En'âm Sûresi'nin 143. âyetinde geçen "Semâniyete ezvâc" cümtesindeki "ezvâc" kelimesi, Türkçe tefsir sahibi büyük alim Hamdi Yazır'ın dışındaki hemen hemen bütün türkçe meâllerde "çiftler" olarak tercüme edilmiş, "semâniyete ezvâc" cümlesi "sekiz çift" olarak Türkçeye aktarılmıştır. Konunun, daha ziyade arapçadaki "zevc" lafzının, türkçedeki "çift" kelimesinin karşılığı olduğu üzerindeki hatalı ısrardan doğduğu kanaatindeyiz. Arapçada "zevc-ezvâc" kelimelerinin tahlilî yapıldığı zaman, "semâniyete ezvâc" cümlesini "sekiz çift" diye tercüme etmeye hiç de gerek olmadığı anlaşılacaktır.
KELİMENİN TAHLİLİ:
Ayette geçen "ezvâc", "zevc"in çoğuludur. Bir başka gramer deyimiyle, "zevc", "ezvâc"ın müfredidir. Ancak bu kelimenin arab dilindeki kullanılış biçimi farklıdır. Luğatta, aralarında üreme hasıl olabilen iki şeye ya da onlardan her birisine "ezvâc" denir. Bir başka ifadeyle, cinsinden arkadaşı bulunan şeylere "zevc" denir (1).
Müfred olan "zevc" kelimesi tek başına olduğu, yani yanında arkadaşı olmadığı zaman "eş" mânâsındadır (2).
Eğer türünden birisi daha yanında varsa, o takdirde herbirisinde "zevc" (eş) denildiği gibi ikisine de "zevc" (çift) denir.
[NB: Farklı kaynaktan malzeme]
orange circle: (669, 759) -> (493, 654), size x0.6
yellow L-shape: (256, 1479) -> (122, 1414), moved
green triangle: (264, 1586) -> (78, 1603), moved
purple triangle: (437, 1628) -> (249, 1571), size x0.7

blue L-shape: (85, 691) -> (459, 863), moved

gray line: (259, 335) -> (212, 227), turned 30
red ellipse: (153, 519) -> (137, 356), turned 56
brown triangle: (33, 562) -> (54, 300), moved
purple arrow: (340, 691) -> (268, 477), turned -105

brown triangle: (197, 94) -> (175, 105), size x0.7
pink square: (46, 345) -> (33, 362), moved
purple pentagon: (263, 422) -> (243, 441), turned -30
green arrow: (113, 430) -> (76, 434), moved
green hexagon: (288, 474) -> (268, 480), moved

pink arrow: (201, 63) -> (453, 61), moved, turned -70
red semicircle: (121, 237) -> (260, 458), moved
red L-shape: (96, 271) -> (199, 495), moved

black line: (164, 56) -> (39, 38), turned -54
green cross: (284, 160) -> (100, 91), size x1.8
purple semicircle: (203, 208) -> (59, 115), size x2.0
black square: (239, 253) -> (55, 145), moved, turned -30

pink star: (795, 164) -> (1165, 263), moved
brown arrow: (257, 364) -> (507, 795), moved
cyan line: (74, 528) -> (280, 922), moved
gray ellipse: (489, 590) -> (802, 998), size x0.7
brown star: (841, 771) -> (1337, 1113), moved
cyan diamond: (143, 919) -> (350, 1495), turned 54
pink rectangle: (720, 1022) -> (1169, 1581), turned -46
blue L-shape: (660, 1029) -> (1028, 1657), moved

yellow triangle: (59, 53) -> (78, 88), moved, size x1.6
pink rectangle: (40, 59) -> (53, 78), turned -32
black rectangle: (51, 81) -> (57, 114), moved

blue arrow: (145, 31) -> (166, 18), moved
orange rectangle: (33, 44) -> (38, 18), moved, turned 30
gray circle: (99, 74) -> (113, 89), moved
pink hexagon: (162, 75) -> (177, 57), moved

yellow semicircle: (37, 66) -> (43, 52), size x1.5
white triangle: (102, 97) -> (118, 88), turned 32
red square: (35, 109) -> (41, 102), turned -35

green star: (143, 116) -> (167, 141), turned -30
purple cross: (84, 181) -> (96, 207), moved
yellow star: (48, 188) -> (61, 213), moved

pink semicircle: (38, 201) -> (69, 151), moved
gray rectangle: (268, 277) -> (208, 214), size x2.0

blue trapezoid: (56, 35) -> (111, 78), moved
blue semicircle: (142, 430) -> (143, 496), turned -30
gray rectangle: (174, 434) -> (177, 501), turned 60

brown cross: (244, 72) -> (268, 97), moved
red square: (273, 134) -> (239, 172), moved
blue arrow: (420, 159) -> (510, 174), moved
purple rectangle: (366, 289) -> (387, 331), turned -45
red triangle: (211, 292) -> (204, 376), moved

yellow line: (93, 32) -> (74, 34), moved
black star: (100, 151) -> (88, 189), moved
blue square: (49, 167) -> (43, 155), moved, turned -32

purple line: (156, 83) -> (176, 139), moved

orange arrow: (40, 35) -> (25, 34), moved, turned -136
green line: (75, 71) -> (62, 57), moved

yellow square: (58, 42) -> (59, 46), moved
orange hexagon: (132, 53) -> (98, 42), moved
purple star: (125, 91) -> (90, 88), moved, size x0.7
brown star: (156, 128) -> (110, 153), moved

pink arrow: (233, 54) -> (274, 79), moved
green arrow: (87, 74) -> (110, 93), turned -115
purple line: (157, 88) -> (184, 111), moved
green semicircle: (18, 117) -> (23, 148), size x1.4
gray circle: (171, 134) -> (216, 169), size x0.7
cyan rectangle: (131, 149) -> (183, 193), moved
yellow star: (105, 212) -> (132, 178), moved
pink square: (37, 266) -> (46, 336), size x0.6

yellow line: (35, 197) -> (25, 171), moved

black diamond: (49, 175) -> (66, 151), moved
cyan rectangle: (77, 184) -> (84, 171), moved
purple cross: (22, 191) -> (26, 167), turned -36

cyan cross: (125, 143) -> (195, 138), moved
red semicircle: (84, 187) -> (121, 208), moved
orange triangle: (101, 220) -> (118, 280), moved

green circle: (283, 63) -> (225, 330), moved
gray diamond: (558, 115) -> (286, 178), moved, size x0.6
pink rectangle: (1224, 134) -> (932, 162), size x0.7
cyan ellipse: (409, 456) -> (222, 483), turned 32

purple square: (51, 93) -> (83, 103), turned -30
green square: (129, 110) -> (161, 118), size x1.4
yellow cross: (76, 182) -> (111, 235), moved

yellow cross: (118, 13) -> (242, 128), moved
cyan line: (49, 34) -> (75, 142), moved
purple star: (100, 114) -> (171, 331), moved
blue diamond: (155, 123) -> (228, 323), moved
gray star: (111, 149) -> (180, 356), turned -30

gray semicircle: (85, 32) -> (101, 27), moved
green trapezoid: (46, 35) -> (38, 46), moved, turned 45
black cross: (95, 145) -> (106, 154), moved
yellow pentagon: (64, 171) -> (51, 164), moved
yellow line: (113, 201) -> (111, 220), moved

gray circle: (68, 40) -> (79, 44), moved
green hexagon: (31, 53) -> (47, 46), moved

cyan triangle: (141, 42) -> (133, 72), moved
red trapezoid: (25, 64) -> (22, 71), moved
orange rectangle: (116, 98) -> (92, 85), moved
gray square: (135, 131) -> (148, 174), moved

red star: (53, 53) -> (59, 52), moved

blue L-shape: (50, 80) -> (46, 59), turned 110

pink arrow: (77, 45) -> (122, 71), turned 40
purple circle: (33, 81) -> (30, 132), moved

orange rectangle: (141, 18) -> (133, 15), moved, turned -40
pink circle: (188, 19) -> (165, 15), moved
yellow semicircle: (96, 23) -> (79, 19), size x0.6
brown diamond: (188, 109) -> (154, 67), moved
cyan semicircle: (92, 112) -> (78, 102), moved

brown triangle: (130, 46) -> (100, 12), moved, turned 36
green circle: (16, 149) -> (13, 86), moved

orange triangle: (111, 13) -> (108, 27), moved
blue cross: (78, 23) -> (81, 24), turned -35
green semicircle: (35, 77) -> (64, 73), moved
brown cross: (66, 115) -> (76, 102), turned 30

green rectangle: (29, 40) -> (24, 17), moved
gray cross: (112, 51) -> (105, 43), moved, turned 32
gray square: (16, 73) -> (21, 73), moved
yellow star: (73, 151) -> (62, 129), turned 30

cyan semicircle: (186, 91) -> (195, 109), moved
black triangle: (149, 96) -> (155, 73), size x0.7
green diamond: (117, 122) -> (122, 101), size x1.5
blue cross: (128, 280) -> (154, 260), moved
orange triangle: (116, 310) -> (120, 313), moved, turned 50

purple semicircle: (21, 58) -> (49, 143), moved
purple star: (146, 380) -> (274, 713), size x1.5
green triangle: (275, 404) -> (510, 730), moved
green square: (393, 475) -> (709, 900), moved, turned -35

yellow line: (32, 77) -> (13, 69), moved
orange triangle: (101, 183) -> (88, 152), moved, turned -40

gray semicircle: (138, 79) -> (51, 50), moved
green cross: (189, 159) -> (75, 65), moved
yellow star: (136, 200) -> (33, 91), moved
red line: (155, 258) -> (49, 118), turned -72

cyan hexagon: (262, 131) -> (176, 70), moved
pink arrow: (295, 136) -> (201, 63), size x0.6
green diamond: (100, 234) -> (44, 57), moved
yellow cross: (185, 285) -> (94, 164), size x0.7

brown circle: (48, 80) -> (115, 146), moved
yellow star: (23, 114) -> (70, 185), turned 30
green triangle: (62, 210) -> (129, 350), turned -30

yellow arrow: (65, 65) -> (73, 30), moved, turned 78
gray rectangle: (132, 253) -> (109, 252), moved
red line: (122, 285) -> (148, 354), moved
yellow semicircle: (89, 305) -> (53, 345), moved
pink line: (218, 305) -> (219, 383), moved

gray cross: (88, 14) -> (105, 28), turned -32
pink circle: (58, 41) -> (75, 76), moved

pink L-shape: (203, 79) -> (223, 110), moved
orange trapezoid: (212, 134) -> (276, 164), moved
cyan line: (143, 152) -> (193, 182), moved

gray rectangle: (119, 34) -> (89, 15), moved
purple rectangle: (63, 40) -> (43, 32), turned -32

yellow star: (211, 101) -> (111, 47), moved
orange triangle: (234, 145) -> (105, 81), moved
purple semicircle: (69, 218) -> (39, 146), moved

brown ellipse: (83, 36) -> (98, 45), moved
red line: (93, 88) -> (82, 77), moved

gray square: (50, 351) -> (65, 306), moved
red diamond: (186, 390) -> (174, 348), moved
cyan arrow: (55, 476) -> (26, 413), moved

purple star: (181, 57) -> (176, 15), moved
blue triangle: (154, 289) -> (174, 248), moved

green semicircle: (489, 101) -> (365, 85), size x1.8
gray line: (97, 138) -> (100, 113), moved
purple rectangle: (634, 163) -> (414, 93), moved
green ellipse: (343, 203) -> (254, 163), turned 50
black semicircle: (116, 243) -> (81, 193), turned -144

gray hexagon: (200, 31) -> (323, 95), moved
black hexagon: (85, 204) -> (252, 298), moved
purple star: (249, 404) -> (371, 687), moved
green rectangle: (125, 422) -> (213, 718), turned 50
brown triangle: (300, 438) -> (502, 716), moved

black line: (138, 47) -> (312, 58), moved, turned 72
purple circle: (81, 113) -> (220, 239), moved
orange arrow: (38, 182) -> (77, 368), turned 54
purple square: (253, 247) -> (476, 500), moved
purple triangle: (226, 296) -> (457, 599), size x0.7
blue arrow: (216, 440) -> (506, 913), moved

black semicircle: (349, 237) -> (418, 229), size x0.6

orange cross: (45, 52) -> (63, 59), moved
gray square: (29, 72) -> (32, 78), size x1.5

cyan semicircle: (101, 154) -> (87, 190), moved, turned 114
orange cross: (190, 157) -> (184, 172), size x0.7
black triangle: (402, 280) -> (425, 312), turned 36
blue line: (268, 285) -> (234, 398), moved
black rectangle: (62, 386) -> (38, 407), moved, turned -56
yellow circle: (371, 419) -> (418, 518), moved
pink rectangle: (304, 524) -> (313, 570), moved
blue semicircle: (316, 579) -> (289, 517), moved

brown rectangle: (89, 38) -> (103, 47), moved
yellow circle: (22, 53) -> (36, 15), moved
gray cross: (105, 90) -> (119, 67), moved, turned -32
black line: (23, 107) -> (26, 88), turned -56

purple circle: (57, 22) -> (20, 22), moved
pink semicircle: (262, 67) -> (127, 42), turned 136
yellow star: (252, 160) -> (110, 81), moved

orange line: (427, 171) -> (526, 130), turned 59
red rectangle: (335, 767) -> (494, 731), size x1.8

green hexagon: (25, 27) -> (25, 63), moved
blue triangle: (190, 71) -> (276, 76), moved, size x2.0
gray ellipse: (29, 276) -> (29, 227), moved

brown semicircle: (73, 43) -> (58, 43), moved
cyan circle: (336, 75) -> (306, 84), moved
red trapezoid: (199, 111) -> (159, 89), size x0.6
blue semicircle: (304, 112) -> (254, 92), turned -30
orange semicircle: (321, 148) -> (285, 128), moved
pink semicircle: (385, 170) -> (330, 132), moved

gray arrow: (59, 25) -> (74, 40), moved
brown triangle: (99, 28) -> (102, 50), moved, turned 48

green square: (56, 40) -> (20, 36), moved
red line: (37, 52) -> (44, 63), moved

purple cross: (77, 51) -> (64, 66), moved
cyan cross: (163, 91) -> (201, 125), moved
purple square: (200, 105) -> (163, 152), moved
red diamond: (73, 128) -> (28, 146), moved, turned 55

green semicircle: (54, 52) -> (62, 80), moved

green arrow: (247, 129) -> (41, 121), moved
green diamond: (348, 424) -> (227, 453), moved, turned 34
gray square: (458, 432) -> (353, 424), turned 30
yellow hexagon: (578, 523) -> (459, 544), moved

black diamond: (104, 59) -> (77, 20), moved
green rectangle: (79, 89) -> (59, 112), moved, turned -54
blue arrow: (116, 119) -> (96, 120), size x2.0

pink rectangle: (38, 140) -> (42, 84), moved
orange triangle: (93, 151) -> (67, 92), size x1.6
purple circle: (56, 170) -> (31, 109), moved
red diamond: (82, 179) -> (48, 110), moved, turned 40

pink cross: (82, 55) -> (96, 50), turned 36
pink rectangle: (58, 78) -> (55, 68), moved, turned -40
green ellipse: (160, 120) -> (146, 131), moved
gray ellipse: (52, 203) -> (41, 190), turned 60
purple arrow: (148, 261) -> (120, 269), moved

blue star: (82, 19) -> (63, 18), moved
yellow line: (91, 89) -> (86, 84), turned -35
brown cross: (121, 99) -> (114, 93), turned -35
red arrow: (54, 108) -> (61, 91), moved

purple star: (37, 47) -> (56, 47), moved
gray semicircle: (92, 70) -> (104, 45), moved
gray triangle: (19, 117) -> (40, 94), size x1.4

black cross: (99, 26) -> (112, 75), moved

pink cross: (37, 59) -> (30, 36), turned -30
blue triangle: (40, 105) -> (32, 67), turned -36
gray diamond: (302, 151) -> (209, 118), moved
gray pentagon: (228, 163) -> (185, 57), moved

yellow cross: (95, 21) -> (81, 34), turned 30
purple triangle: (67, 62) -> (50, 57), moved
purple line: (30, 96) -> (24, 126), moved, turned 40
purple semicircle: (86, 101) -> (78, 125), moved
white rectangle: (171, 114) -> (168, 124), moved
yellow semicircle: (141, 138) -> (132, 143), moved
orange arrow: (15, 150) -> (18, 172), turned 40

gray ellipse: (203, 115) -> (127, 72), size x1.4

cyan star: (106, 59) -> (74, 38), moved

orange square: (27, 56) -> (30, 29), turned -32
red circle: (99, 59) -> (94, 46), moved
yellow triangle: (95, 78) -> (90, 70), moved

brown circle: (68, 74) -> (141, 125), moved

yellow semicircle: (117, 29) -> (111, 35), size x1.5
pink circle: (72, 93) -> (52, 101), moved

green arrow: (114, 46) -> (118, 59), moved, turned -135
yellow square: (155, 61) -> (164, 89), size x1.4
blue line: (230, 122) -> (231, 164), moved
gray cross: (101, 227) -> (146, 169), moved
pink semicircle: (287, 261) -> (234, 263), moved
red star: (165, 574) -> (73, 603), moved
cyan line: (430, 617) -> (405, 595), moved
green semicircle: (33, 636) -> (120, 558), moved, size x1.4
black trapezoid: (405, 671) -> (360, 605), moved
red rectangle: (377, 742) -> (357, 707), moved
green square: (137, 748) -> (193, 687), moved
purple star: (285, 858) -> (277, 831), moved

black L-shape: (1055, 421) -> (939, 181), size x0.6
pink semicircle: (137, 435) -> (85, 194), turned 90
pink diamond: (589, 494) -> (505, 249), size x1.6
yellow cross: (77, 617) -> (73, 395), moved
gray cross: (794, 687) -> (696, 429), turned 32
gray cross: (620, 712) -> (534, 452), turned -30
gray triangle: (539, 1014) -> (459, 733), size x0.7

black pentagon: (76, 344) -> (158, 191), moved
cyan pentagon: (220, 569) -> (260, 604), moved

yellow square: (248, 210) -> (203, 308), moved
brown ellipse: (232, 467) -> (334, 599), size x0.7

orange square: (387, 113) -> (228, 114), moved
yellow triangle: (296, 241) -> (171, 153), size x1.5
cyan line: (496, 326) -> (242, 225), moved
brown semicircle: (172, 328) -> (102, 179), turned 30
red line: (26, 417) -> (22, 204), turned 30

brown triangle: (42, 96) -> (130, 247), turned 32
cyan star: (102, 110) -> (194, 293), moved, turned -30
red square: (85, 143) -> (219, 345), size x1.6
Çiftlerden herbiri birer "zevc" olmaları hasebiyle ikisi için "zevcân" tâbiri de kullanılır (3).
Çiftlerden herbirisi için "zevc" ikisi için "zevcân-zevceyn" tâbirinin kullanıldığına en büyük delil konumuz olan âyet-i kerimedir(4).
Müfessir Kurtubî'ye göre arablar, bir başkasının varlığına muhtaç olan her şey için "zevc" ifadesini kullanırlar, örneğin, erkek için "zevc" kullanıldığı gibi kadına da "zevc" denir. Bir başka deyimle, "zevc" lafzı hem müfred hem de tesniye için kullanılır. Karı-koca için ya da aralarında tenasül münasebeti olan iki şey için "Hüma zevcâni" (onlar birer eştir) diyebileceğimiz gibi, "Hüma zevcâni" (onlar çifttir) de diyebiliriz. Nitekim arabçada "eşittir" anlamına gelen "sevaün" ve "seyyani" kelimeleri de böyledir. "İkisi eşittir" demek için "Hüma sevaün" ve "Hüma seyyani" diyebiliriz (5).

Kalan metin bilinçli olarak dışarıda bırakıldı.